GameStop CEO Ryan Cohen said he will not abandon his pursuit of eBay, vowing to take the $55.5 billion deal directly to shareholders after the online marketplace's board rejected the offer as "neither credible nor attractive."
GameStop CEO Ryan Cohen said he will not abandon his pursuit of eBay, vowing to take the $55.5 billion deal directly to shareholders after the online marketplace's board rejected the offer as "neither credible nor attractive."

GameStop Chief Executive Ryan Cohen said the company remains committed to acquiring eBay for $55.5 billion, or $125 a share, after the online marketplace's board rejected the unsolicited bid in May.
"We're coming for eBay one way or another," Cohen said in a Bloomberg TV interview Thursday, declining to say whether he would raise the offer.
The proposal values eBay at a 46% premium to its Feb. 4 closing price, the date GameStop began building its position. GameStop has since raised its economic stake to 7.8%, according to regulatory filings. The offer is split evenly between cash and GameStop common stock, with roughly $9.4 billion in cash on hand and a $20 billion financing commitment from TD Securities.
The outcome hinges on whether Cohen can convince eBay shareholders to override a board that has rejected the bid, a fight that would require a proxy contest or hostile tender offer — a costly and uncertain path for a company valued at roughly one-quarter of its target.
The Offer and the Rejection
GameStop submitted a non-binding proposal on May 3 to acquire all of eBay's outstanding shares. The $125-per-share offer represented a 27% premium to eBay's 30-day volume-weighted average price and a 36% premium to its 90-day average. eBay's board formally rejected the proposal on May 12 after a review with financial and legal advisors, citing financing uncertainty, operational risks, and GameStop's governance.
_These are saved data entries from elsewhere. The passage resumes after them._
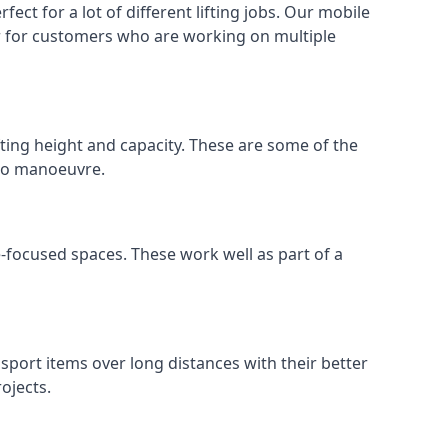
ect for a lot of different lifting jobs. Our mobile
 or for customers who are working on multiple
ifting height and capacity. These are some of the
 to manoeuvre.
e-focused spaces. These work well as part of a
nsport items over long distances with their better
ojects.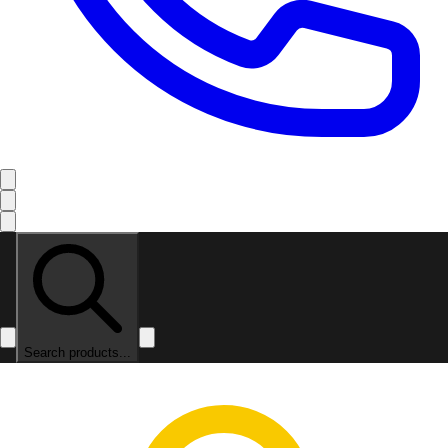
Search products...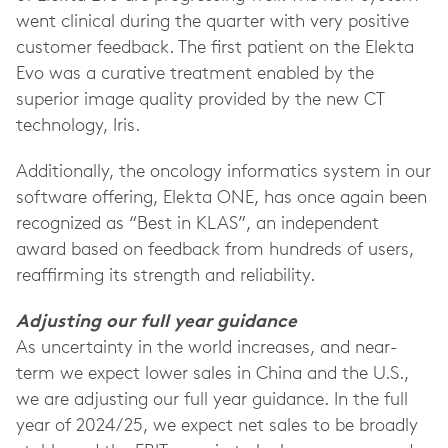
went clinical during the quarter with very positive
customer feedback. The first patient on the Elekta
Evo was a curative treatment enabled by the
superior image quality provided by the new CT
technology, Iris.
Additionally, the oncology informatics system in our
software offering, Elekta ONE, has once again been
recognized as “Best in KLAS”, an independent
award based on feedback from hundreds of users,
reaffirming its strength and reliability.
Adjusting our full year guidance
As uncertainty in the world increases, and near-
term we expect lower sales in China and the U.S.,
we are adjusting our full year guidance. In the full
year of 2024/25, we expect net sales to be broadly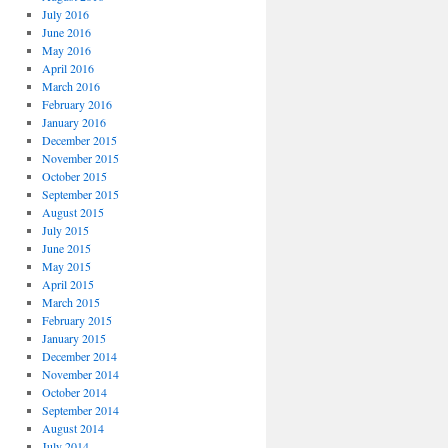
July 2016
June 2016
May 2016
April 2016
March 2016
February 2016
January 2016
December 2015
November 2015
October 2015
September 2015
August 2015
July 2015
June 2015
May 2015
April 2015
March 2015
February 2015
January 2015
December 2014
November 2014
October 2014
September 2014
August 2014
July 2014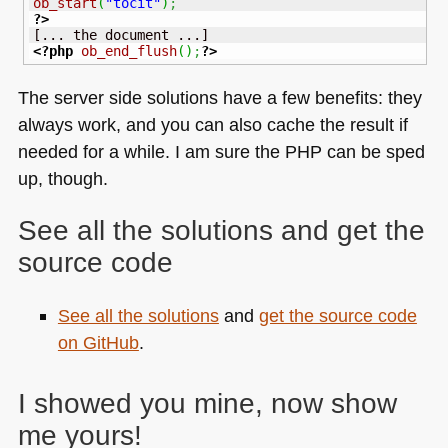
ob_start
(
"tocit"
)
;
?>
<?php
ob_end_flush
(
)
;
?>
The server side solutions have a few benefits: they
always work, and you can also cache the result if
needed for a while. I am sure the
PHP
can be sped
up, though.
See all the solutions and get the
source code
See all the solutions
and
get the source code
on GitHub
.
I showed you mine, now show
me yours!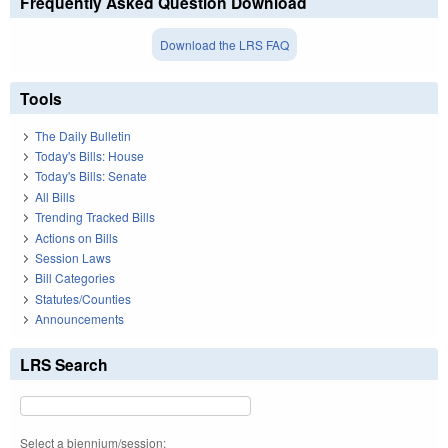
Frequently Asked Question Download
Download the LRS FAQ
Tools
The Daily Bulletin
Today's Bills: House
Today's Bills: Senate
All Bills
Trending Tracked Bills
Actions on Bills
Session Laws
Bill Categories
Statutes/Counties
Announcements
LRS Search
Select a biennium/session: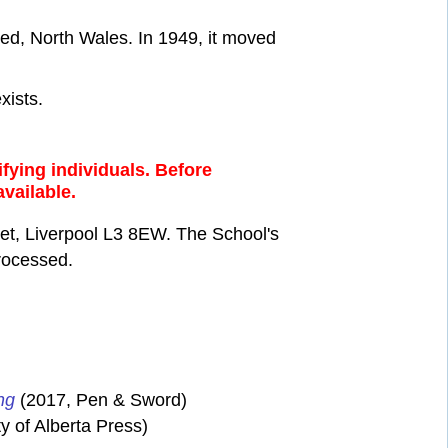
ed, North Wales. In 1949, it moved
xists.
fying individuals. Before
available.
eet, Liverpool L3 8EW. The School's
processed.
ng
(2017, Pen & Sword)
y of Alberta Press)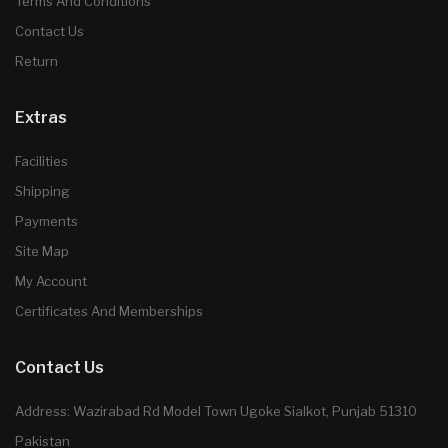
Terms And Conditions
Contact Us
Return
Extras
Facilities
Shipping
Payments
Site Map
My Account
Certificates And Memberships
Contact Us
Address: Wazirabad Rd Model Town Ugoke Sialkot, Punjab 51310
Pakistan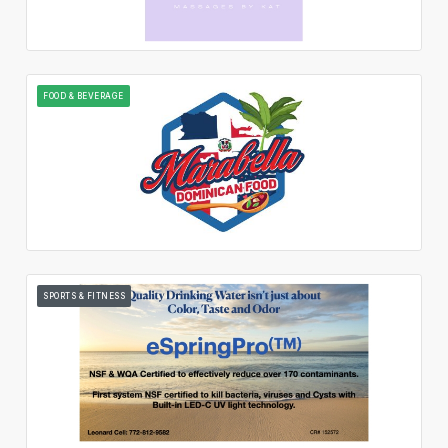
FOOD & BEVERAGE
SPORTS & FITNESS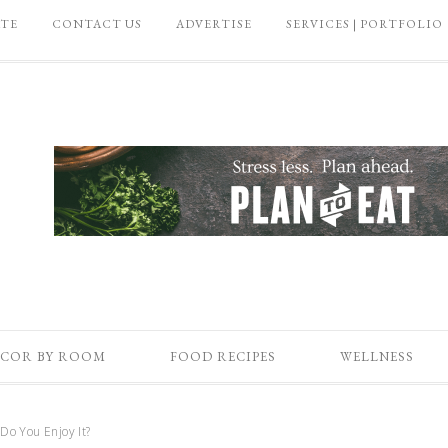
ATE
CONTACT US
ADVERTISE
SERVICES | PORTFOLIO
COR BY ROOM
FOOD RECIPES
WELLNESS
o You Enjoy It?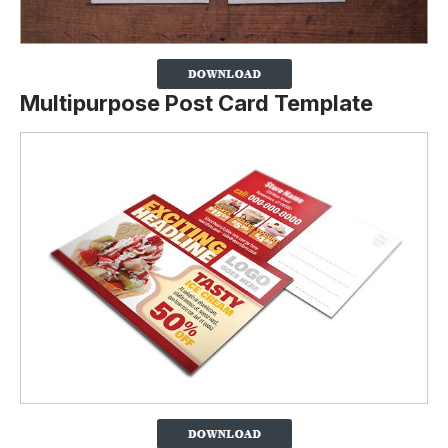
Multipurpose Post Card Template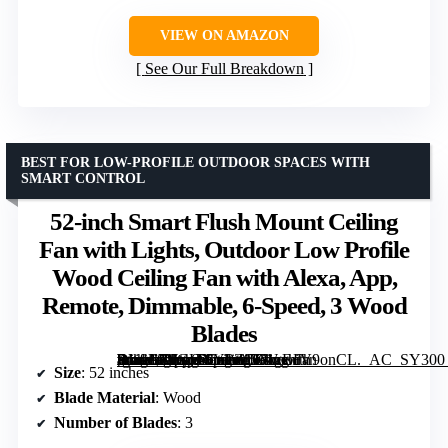
VIEW ON AMAZON
See Our Full Breakdown
BEST FOR LOW-PROFILE OUTDOOR SPACES WITH
SMART CONTROL
52-inch Smart Flush Mount Ceiling
Fan with Lights, Outdoor Low Profile
Wood Ceiling Fan with Alexa, App,
Remote, Dimmable, 6-Speed, 3 Wood
Blades
[grimfaste asin=”B0GHXYPZ1G” mode=”image” alt=”52-inch Smart Flush Mount Ceiling Fan with Lights, Outdoor Low Profile Wood Ceiling Fan with Alexa, App, Remote, Dimmable, 6-Speed, 3 Wood Blades” image=”https://m.media-amazon.com/images/I/61gEuV9onCL._AC_SY300_SX300_QL70_FMwebp_.jpg” link=”0″]
Size
: 52 inches
Blade Material
: Wood
Number of Blades
: 3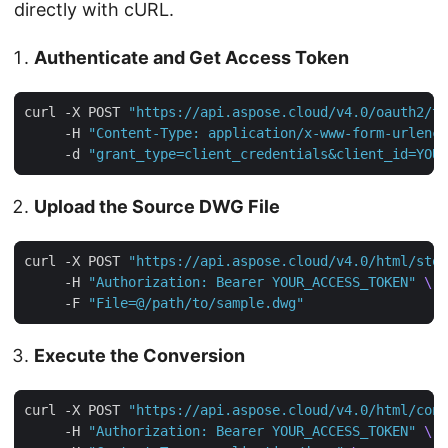
directly with cURL.
Authenticate and Get Access Token
curl -X POST 
"https://api.aspose.cloud/v4.0/oauth2/to
     -H 
"Content-Type: application/x-www-form-urlenco
     -d 
"grant_type=client_credentials&client_id=YOUR
Upload the Source DWG File
curl -X POST 
"https://api.aspose.cloud/v4.0/html/stor
     -H 
"Authorization: Bearer YOUR_ACCESS_TOKEN"
     -F 
"File=@/path/to/sample.dwg"
Execute the Conversion
curl -X POST 
"https://api.aspose.cloud/v4.0/html/conv
     -H 
"Authorization: Bearer YOUR_ACCESS_TOKEN"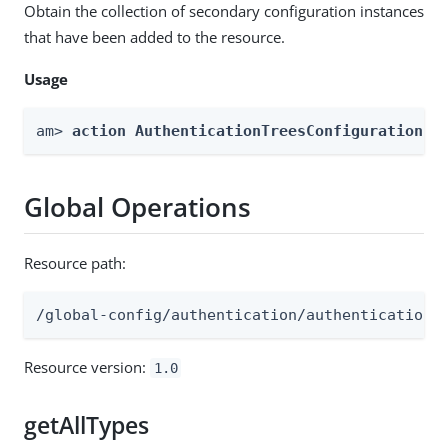
Obtain the collection of secondary configuration instances
that have been added to the resource.
Usage
am> 
action AuthenticationTreesConfiguration -
Global Operations
Resource path:
/global-config/authentication/authenticationt
Resource version:
1.0
getAllTypes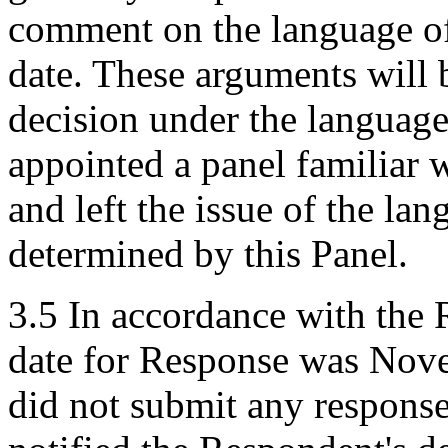
comment on the language of
date. These arguments will be
decision under the languag
appointed a panel familiar
and left the issue of the la
determined by this Panel.
3.5 In accordance with the 
date for Response was Nov
did not submit any response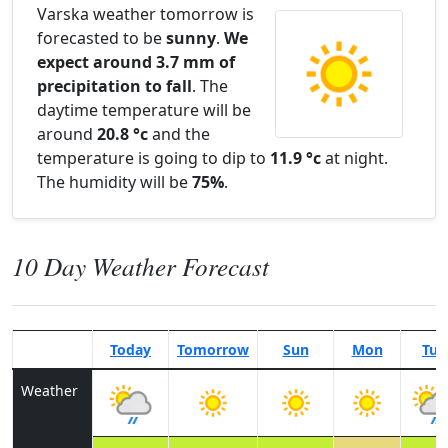
Varska weather tomorrow is
forecasted to be
sunny
.
We
expect around 3.7 mm of
precipitation to fall
. The
daytime temperature will be
around
20.8 °c
and the
temperature is going to dip to
11.9 °c
at night.
The humidity will be
75%
.
10 Day Weather Forecast
Today
Tomorrow
Sun
Mon
Tue
Weather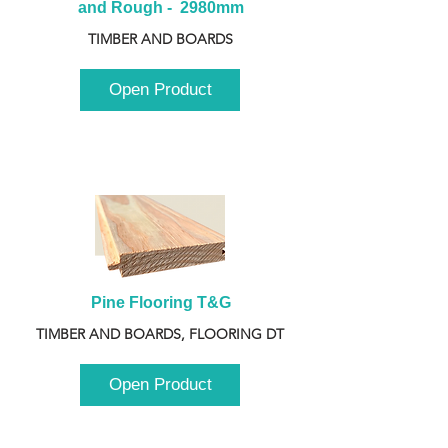
and Rough -  2980mm
TIMBER AND BOARDS
Open Product
Pine Flooring T&G
TIMBER AND BOARDS, FLOORING DT
Open Product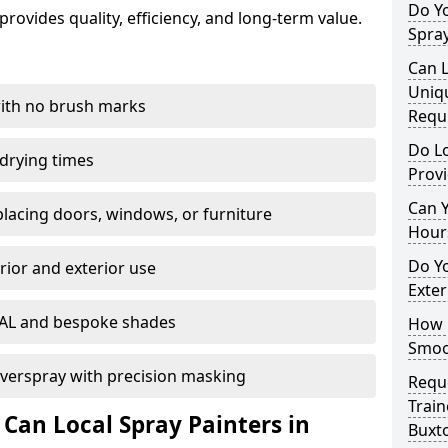
Do Y
rovides quality, efficiency, and long-term value.
Spray
Can L
Uniq
with no brush marks
Requ
Do Lo
 drying times
Provi
Can 
eplacing doors, windows, or furniture
Hour
Do Yo
rior and exterior use
Exter
RAL and bespoke shades
How D
Smoot
verspray with precision masking
Reque
Train
 Can Local Spray Painters in
Buxt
Cohen has framed the acquisition as a chance to apply his cost-cutting playbook to eBay, which he says spends inefficiently. He pointed to eBay's $2.4 billion in sales and marketing spending in fiscal 2025, which added only about 1 million net active buyers — growing the base from 134 million to 135 million, an increase of less than 0.75%. GameStop projects it could achieve $2 billion in annualized cost reductions within 12 months of closing, including roughly $1.2 billion from sales and marketing alone.
The Path Forward
Cohen envisions combining GameStop's roughly 1,600 U.S. retail stores with eBay's infrastructure to create what he described as a $1 trillion business. He proposed using GameStop locations as authentication centers for trading cards and other collectibles, which now account for more than half of GameStop's revenue. Software sales make up less than 12% of the business, Cohen said, downplaying concerns about Sony's decision to stop printing physical game discs by 2028.
"Once these businesses are together, we've got 1,600 nodes," Cohen said, adding these locations would be "within a 15-minute drive of maybe 80% of the population."
GameStop shareholders in June approved a large increase in authorized share count to facilitate the potential purchase. The company also projected adjusted EBITDA for fiscal 2026 to surpass $600 million, up from $345.4 million in fiscal 2025.
Several structural obstacles remain. eBay's board has shown no indication of reconsidering, and any hostile approach would require regulatory antitrust clearance and approval from shareholders of both companies. GameStop has filed the necessary Hart-Scott-Rodino notification alongside its Schedule 13D disclosure.
Cohen said he has received interest from many investors since announcing the bid and that "the pro forma company is going to be investment grade." He declined to provide additional details on pricing or timing, saying, "I'm not going to negotiate against myself."
This article is for informational purposes only and does not constitute investment advice.